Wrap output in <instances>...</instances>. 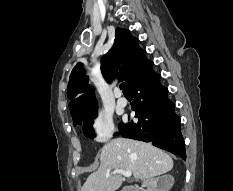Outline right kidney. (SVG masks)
<instances>
[{"label":"right kidney","mask_w":233,"mask_h":191,"mask_svg":"<svg viewBox=\"0 0 233 191\" xmlns=\"http://www.w3.org/2000/svg\"><path fill=\"white\" fill-rule=\"evenodd\" d=\"M174 184V177L170 174H165L163 176L152 179L148 186L149 191H169Z\"/></svg>","instance_id":"obj_1"}]
</instances>
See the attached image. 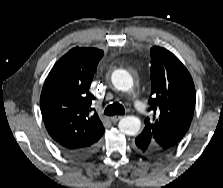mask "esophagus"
Segmentation results:
<instances>
[{
  "label": "esophagus",
  "mask_w": 223,
  "mask_h": 188,
  "mask_svg": "<svg viewBox=\"0 0 223 188\" xmlns=\"http://www.w3.org/2000/svg\"><path fill=\"white\" fill-rule=\"evenodd\" d=\"M122 118H123L122 115H119V116H113V117H111V121H112L113 123H116L117 121H119V120L122 119Z\"/></svg>",
  "instance_id": "34e87169"
}]
</instances>
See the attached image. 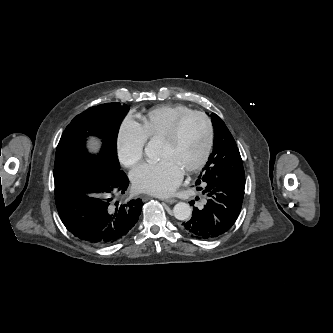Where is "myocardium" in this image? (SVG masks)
<instances>
[{
	"label": "myocardium",
	"mask_w": 333,
	"mask_h": 333,
	"mask_svg": "<svg viewBox=\"0 0 333 333\" xmlns=\"http://www.w3.org/2000/svg\"><path fill=\"white\" fill-rule=\"evenodd\" d=\"M192 117H199L205 122L206 127H207V142H206V146H205V149H204V152H203L201 158L195 164H193L192 166L185 169V172L187 174H191V173H194V172L200 170L201 168H203L205 166V164L209 160V157L211 155V152H212V149L214 146V140H215V131H214V126H213L211 118L205 112L192 110V111L180 116L172 124V126L170 127L168 132L162 138L163 141L168 142V143L175 142L179 136V133H180V130H181L183 124Z\"/></svg>",
	"instance_id": "myocardium-1"
}]
</instances>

----------------------------------------

In the listing above, find each line with "label" and copy it.

- [RESPONSE AREA]:
[{"label":"right kidney","mask_w":233,"mask_h":191,"mask_svg":"<svg viewBox=\"0 0 233 191\" xmlns=\"http://www.w3.org/2000/svg\"><path fill=\"white\" fill-rule=\"evenodd\" d=\"M174 184V177L170 174H165L163 176L152 179L148 186L149 191H169Z\"/></svg>","instance_id":"obj_1"}]
  "label": "esophagus",
	"label": "myocardium",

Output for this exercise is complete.